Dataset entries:
▬▬▬▬▬▬
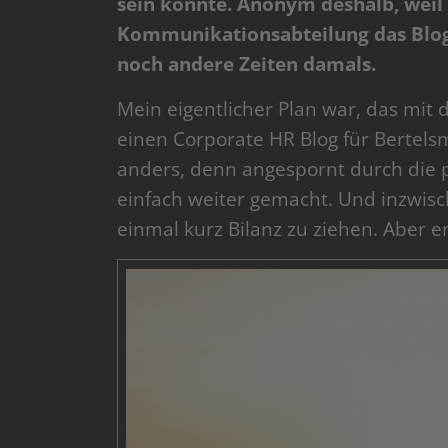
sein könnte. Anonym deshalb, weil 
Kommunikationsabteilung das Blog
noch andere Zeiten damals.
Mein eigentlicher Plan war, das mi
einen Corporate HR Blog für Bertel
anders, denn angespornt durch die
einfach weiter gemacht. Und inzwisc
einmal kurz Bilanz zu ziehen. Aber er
▬▬▬▬▬▬
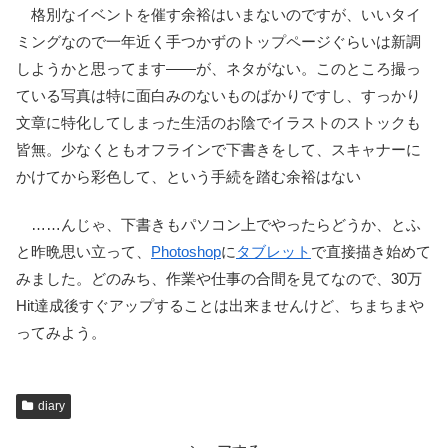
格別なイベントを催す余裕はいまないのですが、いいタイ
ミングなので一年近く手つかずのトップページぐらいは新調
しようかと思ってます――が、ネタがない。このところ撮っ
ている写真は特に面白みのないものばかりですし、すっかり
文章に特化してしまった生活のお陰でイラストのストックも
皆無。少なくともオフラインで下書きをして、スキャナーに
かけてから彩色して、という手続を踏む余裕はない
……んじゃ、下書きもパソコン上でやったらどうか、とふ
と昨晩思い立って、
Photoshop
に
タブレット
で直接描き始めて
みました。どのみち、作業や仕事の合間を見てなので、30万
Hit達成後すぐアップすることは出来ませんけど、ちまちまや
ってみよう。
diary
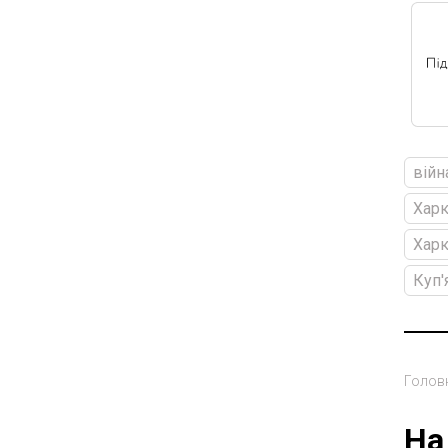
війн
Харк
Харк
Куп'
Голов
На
▬▬▬▬▬▬
Try it => Across the entries above, work out the count of lines that hold the word "Blog", and state that number alone.

Exercise result => 2